### Aim of the exercise
Would you reproduce the entries that follow exactly as they appear?

Saved data entries:
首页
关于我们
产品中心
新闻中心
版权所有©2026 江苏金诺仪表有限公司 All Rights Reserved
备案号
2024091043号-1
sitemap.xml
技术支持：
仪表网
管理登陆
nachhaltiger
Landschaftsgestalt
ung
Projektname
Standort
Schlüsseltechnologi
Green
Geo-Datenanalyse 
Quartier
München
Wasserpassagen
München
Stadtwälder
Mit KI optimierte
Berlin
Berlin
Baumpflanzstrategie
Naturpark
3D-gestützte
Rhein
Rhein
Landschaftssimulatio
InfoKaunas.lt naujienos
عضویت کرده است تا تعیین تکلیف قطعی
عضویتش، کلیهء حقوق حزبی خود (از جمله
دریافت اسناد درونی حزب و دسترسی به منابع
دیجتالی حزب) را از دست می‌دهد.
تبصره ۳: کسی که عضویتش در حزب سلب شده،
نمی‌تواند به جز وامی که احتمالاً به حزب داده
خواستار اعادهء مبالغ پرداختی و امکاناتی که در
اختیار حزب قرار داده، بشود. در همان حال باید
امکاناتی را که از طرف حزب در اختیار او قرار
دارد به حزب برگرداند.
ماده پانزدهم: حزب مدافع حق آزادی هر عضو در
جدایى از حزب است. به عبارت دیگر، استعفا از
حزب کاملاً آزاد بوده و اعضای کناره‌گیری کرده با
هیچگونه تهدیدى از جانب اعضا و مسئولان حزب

### The completed task
首页
关于我们
产品中心
新闻中心
版权所有©2026 江苏金诺仪表有限公司 All Rights Reserved
备案号
2024091043号-1
sitemap.xml
技术支持：
仪表网
管理登陆
nachhaltiger
Landschaftsgestalt
ung
Projektname
Standort
Schlüsseltechnologi
Green
Geo-Datenanalyse 
Quartier
München
Wasserpassagen
München
Stadtwälder
Mit KI optimierte
Berlin
Berlin
Baumpflanzstrategie
Naturpark
3D-gestützte
Rhein
Rhein
Landschaftssimulatio
InfoKaunas.lt naujienos
عضویت کرده است تا تعیین تکلیف قطعی
عضویتش، کلیهء حقوق حزبی خود (از جمله
دریافت اسناد درونی حزب و دسترسی به منابع
دیجتالی حزب) را از دست می‌دهد.
تبصره ۳: کسی که عضویتش در حزب سلب شده،
نمی‌تواند به جز وامی که احتمالاً به حزب داده
خواستار اعادهء مبالغ پرداختی و امکاناتی که در
اختیار حزب قرار داده، بشود. در همان حال باید
امکاناتی را که از طرف حزب در اختیار او قرار
دارد به حزب برگرداند.
ماده پانزدهم: حزب مدافع حق آزادی هر عضو در
جدایى از حزب است. به عبارت دیگر، استعفا از
حزب کاملاً آزاد بوده و اعضای کناره‌گیری کرده با
هیچگونه تهدیدى از جانب اعضا و مسئولان حزب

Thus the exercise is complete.